The creators of Electrum Pro are using Google Ads to promote "electrum dot com," as shown in Google's search results for "electrum." (Source: Imgur) Electrum's developers have long suspected that these copycats were up to no good, but they had no "formal evidence" of any wrongdoing, so all they could do was warn users to be careful. That changed when they decided to do a public security audit of one of Electrum Pro's Windows binaries. The developers downloaded the binary from Electrum Pro's website, uncompressed the zip, unpacked the binary, decompiled it and had a look at the output. Something immediately stood out for them. As they wrote on GitHub:
In this binary, a few extra lines have been added by the scammers: A thread is started that sends an HTTP POST request to their website, and its payload is the user's seed. This demonstrates that "Electrum Pro" is bitcoin-stealing malware.

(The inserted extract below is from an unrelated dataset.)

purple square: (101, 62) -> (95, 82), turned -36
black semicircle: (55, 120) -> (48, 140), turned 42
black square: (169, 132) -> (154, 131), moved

For their analysis, Electrum's developers looked at just one of Electrum Pro's Windows binaries. They confirmed that the .dmg file for Mac users contains the same modifications as the file they examined and believes the other binaries available for PC could be dangerous. As for the Linux packages, they found them to be relatively harmless "presumably because the scammers did not want to have these changes in plain sight." Electrum's developers concluded by recommending that users download their software only from official sources and check the GPG signatures. News of this discovery follows several months after a cybercrime gang based in Ukraine made as much as $50 million after tricking Bitcoin investors into handing over the login credentials for their online wallets.